Has anyone ever heard of or have polycysic ovarian disease? If so what is your experience with it?
Here is some good info:
I was told I had it when I was a teenager. I was also told that I'd probably never be able to have kids because of it. It caused weird irregular periods and I was put on birth control pills at the tender age of 14 to help with that. Apparently in my case it resolved itself: my daughter will be 20 in November!
What sort of problems are you having?
Congrats on your Daughter...that is very special seeing that you were told otherwise!!!
^^^Thanks! I so didn't believe I was pregnant that I took two urine type pregancy tests and one blood pregnancy test before I was convinced!
I have Premature Ovarian Failure, and I believe that's kind of the same thing.
I didn't have a period until I was sixteen and I have to take birth control pills for the rest of my life.
The doctor I saw about it said there's lots of information missing from my medical records. Like, it talks about the diagnosis but there's nothing about why I got it.
She said she would recommend I get tests done in Toronto. (Which sounds VERY invasive.)
I don't want the tests done. (Ideally I don't want my ovaries anymore. They're broken.) But I can't do that. I know I have this thing, and it sucks and I'm taking medication and dealing with it.
I know I can't have my own children.

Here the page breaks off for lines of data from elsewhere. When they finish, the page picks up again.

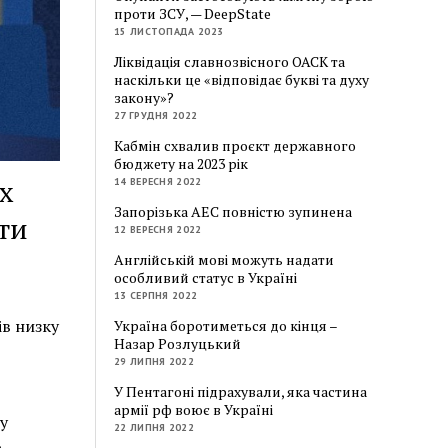
проти ЗСУ, — DeepState
15 ЛИСТОПАДА 2023
Ліквідація славнозвісного ОАСК та
наскільки це «відповідає букві та духу
закону»?
27 ГРУДНЯ 2022
Кабмін схвалив проєкт державного
бюджету на 2023 рік
х
14 ВЕРЕСНЯ 2022
Запорізька АЕС повністю зупинена
ти
12 ВЕРЕСНЯ 2022
Англійській мові можуть надати
особливий статус в Україні
13 СЕРПНЯ 2022
ів низку
Україна боротиметься до кінця –
Назар Розлуцький
29 ЛИПНЯ 2022
У Пентагоні підрахували, яка частина
армії рф воює в Україні
у
22 ЛИПНЯ 2022
6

Well, I can carry a baby, but it'll be my husband's and another woman's and it could never be mine and the idea of that makes me really uncomfortable.
I've known that I've had ovarian failure since I was sixteen and I found out about children before I went to college. At first that devestated me, but now I realize that I was meant to adopt, and I'm okay with that.
Does anyone else feel like this?
I did. The husband (at that time) and I were in the process of checking out adoption and guess what? Yup, "the rabbit died". My daughter will be 20 in November. It happened the old-fashioned way too, no medical intervention at all. Go figure?
You may never have your own kids, Caitlin and as you say, that's OK too. Lots of adoptive kids need good homes, but I'm witness that you never know how the story will end.